DATA below:
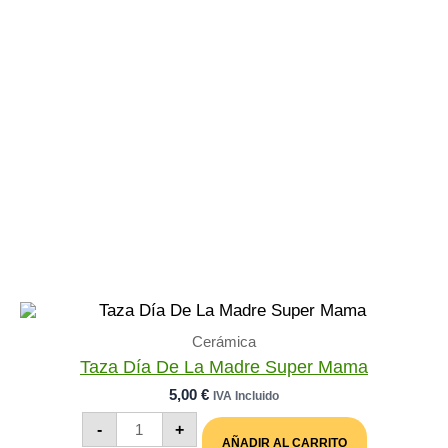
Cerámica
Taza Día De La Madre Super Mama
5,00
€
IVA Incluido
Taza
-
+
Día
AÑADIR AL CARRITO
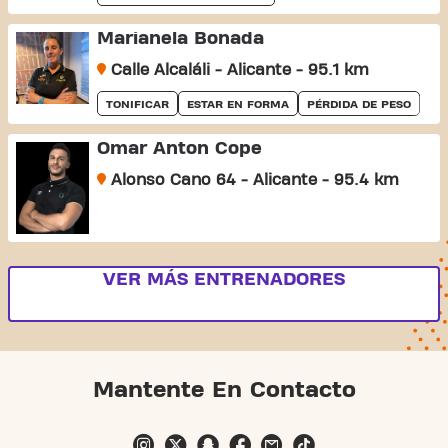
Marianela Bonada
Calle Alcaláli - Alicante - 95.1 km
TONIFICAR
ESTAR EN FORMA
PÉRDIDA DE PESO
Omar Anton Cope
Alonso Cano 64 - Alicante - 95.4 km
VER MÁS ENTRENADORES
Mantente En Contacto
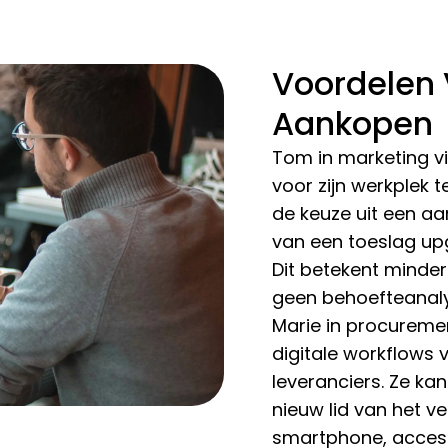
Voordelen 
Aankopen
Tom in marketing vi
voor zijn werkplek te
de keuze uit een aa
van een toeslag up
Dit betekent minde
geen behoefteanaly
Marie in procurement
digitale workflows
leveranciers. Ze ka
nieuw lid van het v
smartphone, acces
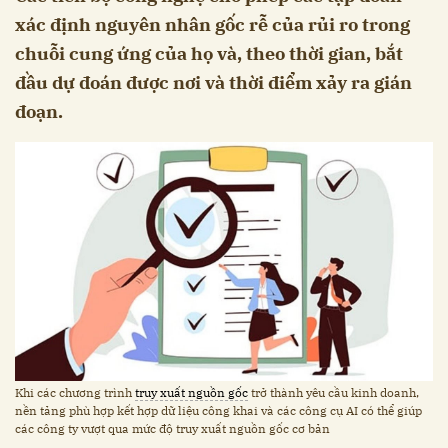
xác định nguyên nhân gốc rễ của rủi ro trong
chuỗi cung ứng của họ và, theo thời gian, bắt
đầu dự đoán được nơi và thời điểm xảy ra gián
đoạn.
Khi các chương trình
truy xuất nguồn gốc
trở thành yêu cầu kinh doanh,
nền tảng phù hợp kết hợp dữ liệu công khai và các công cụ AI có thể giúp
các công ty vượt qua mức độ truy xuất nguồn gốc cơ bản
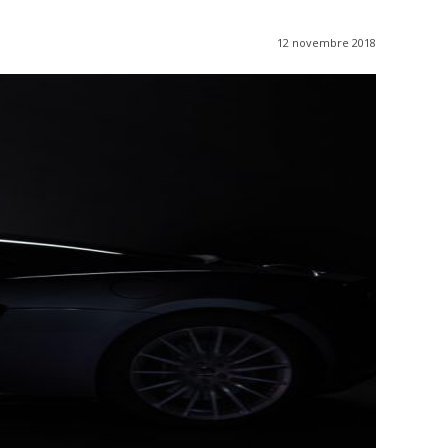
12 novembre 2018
End of DATA.
▶ YOUR OBJECTIVE:
Only an exact copy of the records counts as an answer. Leave out the images.

▶ PROBLEM SOLUTION:
Cerámica
Taza Día De La Madre Super Mama
5,00
€
IVA Incluido
Taza
-
+
Día
AÑADIR AL CARRITO
Marianela Bonada
Calle Alcaláli - Alicante - 95.1 km
TONIFICAR
ESTAR EN FORMA
PÉRDIDA DE PESO
Omar Anton Cope
Alonso Cano 64 - Alicante - 95.4 km
VER MÁS ENTRENADORES
Mantente En Contacto
Voordelen 
Aankopen
Tom in marketing vi
voor zijn werkplek te
de keuze uit een aa
van een toeslag up
Dit betekent minde
geen behoefteanaly
Marie in procurement
digitale workflows
leveranciers. Ze ka
nieuw lid van het v
smartphone, acces
xác định nguyên nhân gốc rễ của rủi ro trong
chuỗi cung ứng của họ và, theo thời gian, bắt
đầu dự đoán được nơi và thời điểm xảy ra gián
đoạn.
Khi các chương trình
truy xuất nguồn gốc
trở thành yêu cầu kinh doanh,
nền tảng phù hợp kết hợp dữ liệu công khai và các công cụ AI có thể giúp
các công ty vượt qua mức độ truy xuất nguồn gốc cơ bản
12 novembre 2018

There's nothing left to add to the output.